To use OpenAI with Developer Lightspeed for RHDH, you need access to the OpenAI API platform.
Additional resources
9.3. Ollama
Ollama is an open-source tool that simplifies running large language models (LLMs) locally. It provides a command-line interface for downloading, managing, and running open-source models such as Llama 3 and Mistral.
The open source Ollama server in container form provides a convenient local testbed for LLM models that is very accessible and easily controlled.
Additional resources
9.4. vLLM
vLLM is an open-source, high-throughput serving engine for large language models (LLMs). It optimizes memory usage and increases the number of concurrent requests an LLM can handle.
Additional resources
10. Appendix About user data security
This appendix explains how Developer Lightspeed for RHDH handles user data, feedback collection, and the Bring Your Own Model approach for LLM providers.
10.1. About data use
Developer Lightspeed for RHDH sends your chat messages to the large language model (LLM) provider configured for your environment. These messages could potentially contain information about your users, cluster, or business environment.

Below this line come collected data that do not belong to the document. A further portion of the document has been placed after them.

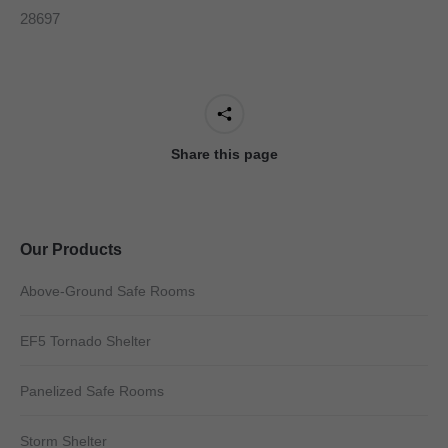
28697
Share this page
Our Products
Above-Ground Safe Rooms
EF5 Tornado Shelter
Panelized Safe Rooms
Storm Shelter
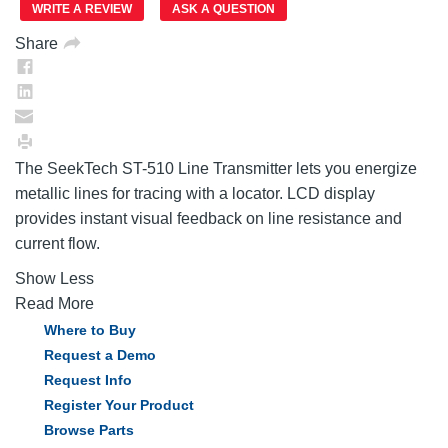
link.
WRITE A REVIEW
ASK A QUESTION
Share
The SeekTech ST-510 Line Transmitter lets you energize
metallic lines for tracing with a locator. LCD display
provides instant visual feedback on line resistance and
current flow.
Show Less
Read More
Where to Buy
Request a Demo
Request Info
Register Your Product
Browse Parts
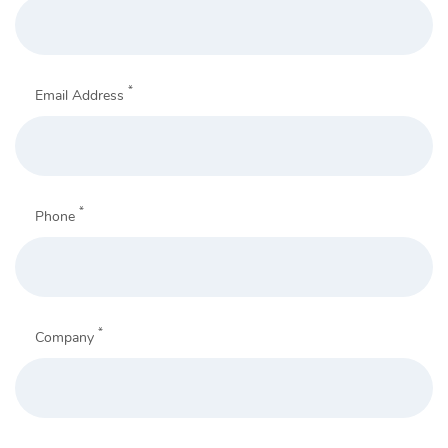
*
Email Address
*
Phone
*
Company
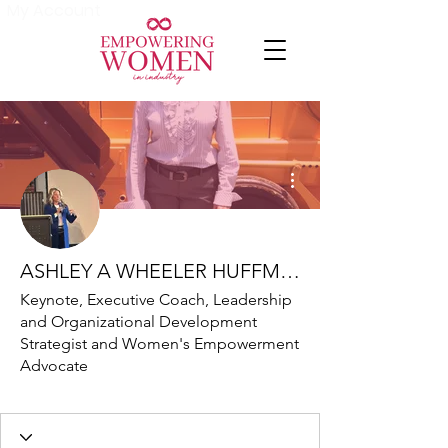
My Account
More actions
ASHLEY A WHEELER HUFFMAN
Keynote, Executive Coach, Leadership
and Organizational Development
Strategist and Women's Empowerment
Advocate
Friend
+
4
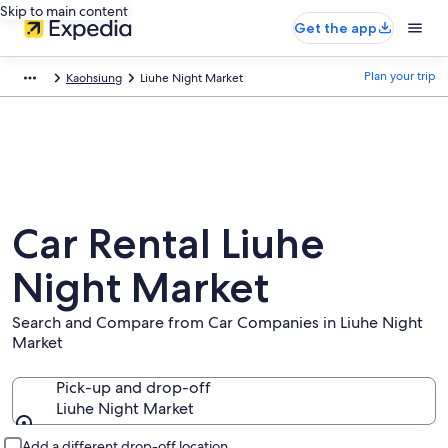
Skip to main content
Get the app
Plan your trip
Kaohsiung
Liuhe Night Market
Car Rental Liuhe
Night Market
Search and Compare from Car Companies in Liuhe Night
Market
Pick-up and drop-off
Liuhe Night Market
Pick-up and drop-off
Add a different drop-off location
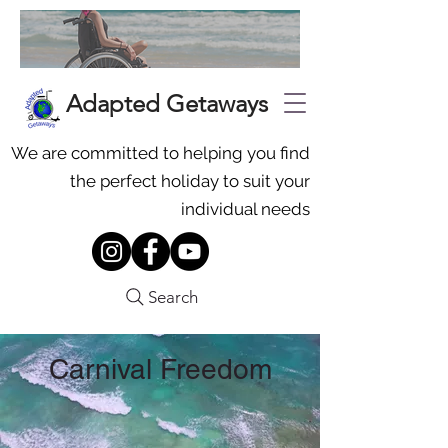
Adapted Getaways
We are committed to helping you find
the perfect holiday to suit your
individual needs
Search
Carnival Freedom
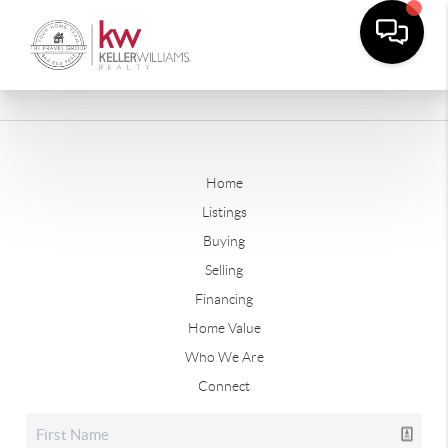
Home
Listings
Buying
Selling
Financing
Home Value
Who We Are
Connect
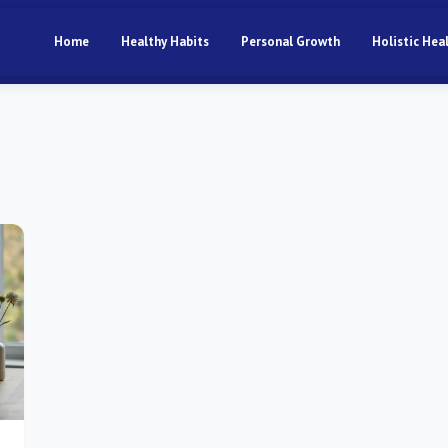
Home
Healthy Habits
Personal Growth
Holistic Hea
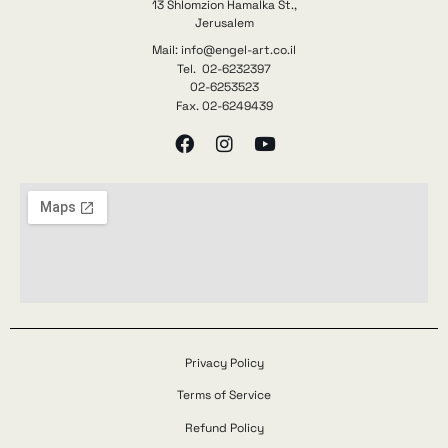
13 Shlomzion Hamalka St.,
Jerusalem
Mail: info@engel-art.co.il
Tel. 02-6232397
02-6253523
Fax. 02-6249439
Privacy Policy
Terms of Service
Refund Policy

Developer Lightspeed for RHDH has limited capabilities to filter or redact the information you provide to the LLM. Do not enter information into Developer Lightspeed for RHDH that you do not want to send to the LLM provider. To remind end users not to share private or confidential information, Developer Lightspeed for RHDH begins each new chat with an 'Important' message asking them not to “include personal or sensitive information” in their chat messages.
10.2. About feedback collection
Developer Lightspeed for RHDH stores user feedback submissions, including scores and text, locally in the Pod file system. Red Hat does not have access to the collected feedback data.

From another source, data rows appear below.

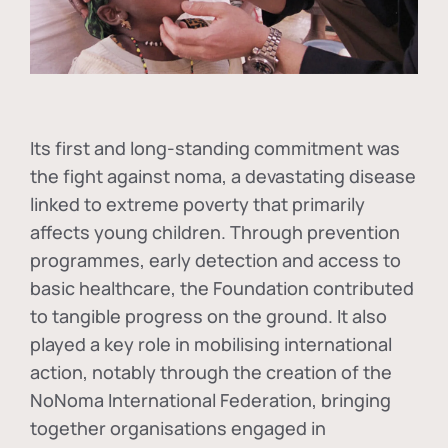
Its first and long-standing commitment was
the fight against
noma
, a devastating disease
linked to extreme poverty that primarily
affects young children. Through prevention
programmes, early detection and access to
basic healthcare, the Foundation contributed
to tangible progress on the ground. It also
played a key role in mobilising international
action, notably through the creation of the
NoNoma International Federation
, bringing
together organisations engaged in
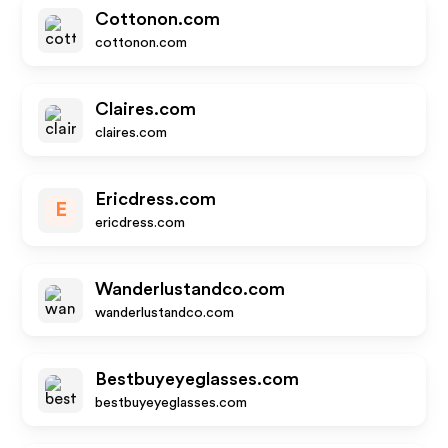
Cottonon.com
cottonon.com
Claires.com
claires.com
Ericdress.com
E
ericdress.com
Wanderlustandco.com
wanderlustandco.com
Bestbuyeyeglasses.com
bestbuyeyeglasses.com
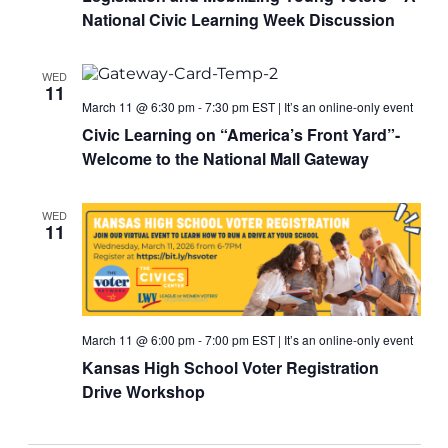
National Civic Learning Week Discussion
WED
11
March 11 @ 6:30 pm
-
7:30 pm
EST
|
It’s an online-only event
Civic Learning on “America’s Front Yard”-
Welcome to the National Mall Gateway
WED
11
March 11 @ 6:00 pm
-
7:00 pm
EST
|
It’s an online-only event
Kansas High School Voter Registration
Drive Workshop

10.3. About Bring Your Own Model
Developer Lightspeed for RHDH uses a Bring Your Own Model approach, letting you connect Lightspeed Core Service to any OpenAI API-compatible inference service. The only technical requirements for inference services are:
- The service must conform to the OpenAI API specification.

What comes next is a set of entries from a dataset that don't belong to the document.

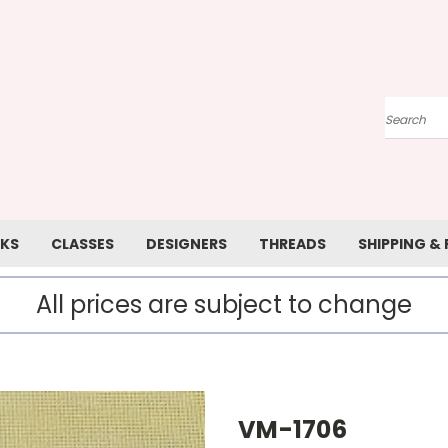
Search
KS
CLASSES
DESIGNERS
THREADS
SHIPPING &
All prices are subject to change
VM-1706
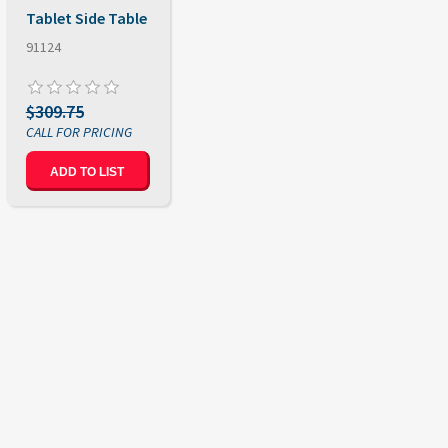
Tablet Side Table
91124
$309.75
ADD TO LIST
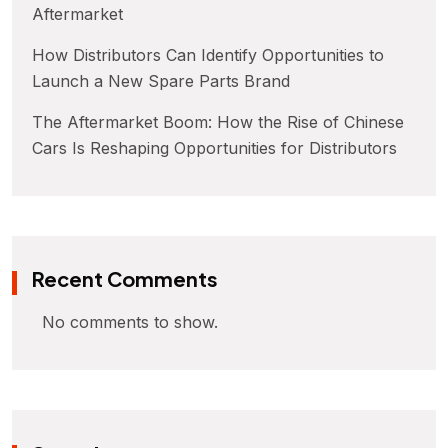
Aftermarket
How Distributors Can Identify Opportunities to
Launch a New Spare Parts Brand
The Aftermarket Boom: How the Rise of Chinese
Cars Is Reshaping Opportunities for Distributors
Recent Comments
No comments to show.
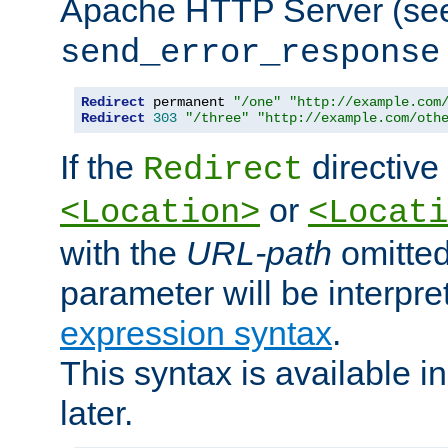
Apache HTTP Server (see 
send_error_response
Redirect
 permanent 
"/one"
"http://example.com
Redirect
303
"/three"
"http://example.com/oth
If the
directive
Redirect
or
<Location>
<Locati
with the
URL-path
omitted
parameter will be interpre
expression syntax
.
This syntax is available 
later.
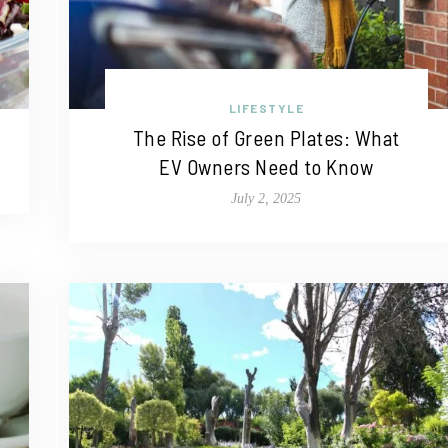
LIFESTYLE
The Rise of Green Plates: What
EV Owners Need to Know
July 2, 2025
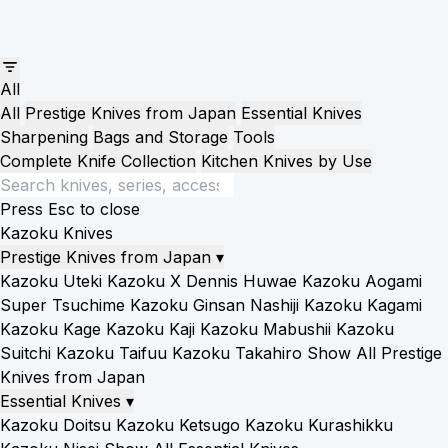
All
All
Prestige Knives from Japan
Essential Knives
Sharpening
Bags and Storage
Tools
Complete Knife Collection
Kitchen Knives by Use
Press Esc to close
Kazoku Knives
Prestige Knives from Japan
▾
Kazoku Uteki
Kazoku X Dennis Huwae
Kazoku Aogami
Super Tsuchime
Kazoku Ginsan Nashiji
Kazoku Kagami
Kazoku Kage
Kazoku Kaji
Kazoku Mabushii
Kazoku
Suitchi
Kazoku Taifuu
Kazoku Takahiro
Show All Prestige
Knives from Japan
Essential Knives
▾
Kazoku Doitsu
Kazoku Ketsugo
Kazoku Kurashikku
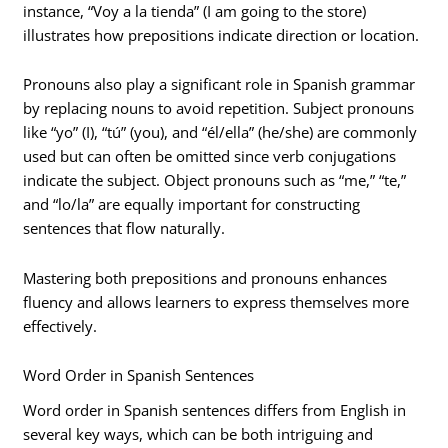
instance, “Voy a la tienda” (I am going to the store)
illustrates how prepositions indicate direction or location.
Pronouns also play a significant role in Spanish grammar
by replacing nouns to avoid repetition. Subject pronouns
like “yo” (I), “tú” (you), and “él/ella” (he/she) are commonly
used but can often be omitted since verb conjugations
indicate the subject. Object pronouns such as “me,” “te,”
and “lo/la” are equally important for constructing
sentences that flow naturally.
Mastering both prepositions and pronouns enhances
fluency and allows learners to express themselves more
effectively.
Word Order in Spanish Sentences
Word order in Spanish sentences differs from English in
several key ways, which can be both intriguing and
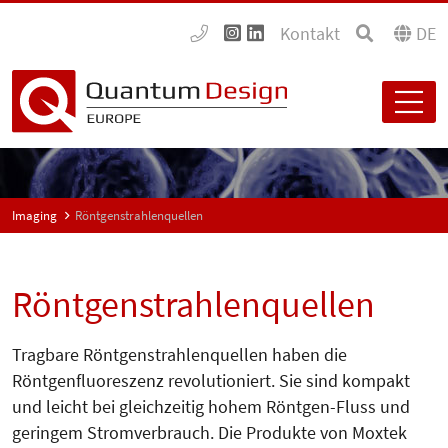
Kontakt
DE
Imaging
Röntgenstrahlenquellen
Röntgenstrahlenquellen
Tragbare Röntgenstrahlenquellen haben die
Röntgenfluoreszenz revolutioniert. Sie sind kompakt
und leicht bei gleichzeitig hohem Röntgen-Fluss und
geringem Stromverbrauch. Die Produkte von Moxtek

- The service must be configured correctly following the installation and configuration instructions. There are many commercial and open source inference services that support the OpenAI API specification for chat completions. The cost, performance, and security of these services can differ and it is up to you to choose, through evaluation and testing, the inference service that best meets your company’s needs.
Additional resources
10.4. Your responsibility
All of the information your users share in their questions and responses with Developer Lightspeed for RHDH are shared with the LLM inference service you configured. You are responsible for ensuring compliance with your company’s policies regarding the sharing of data with your chosen inference service.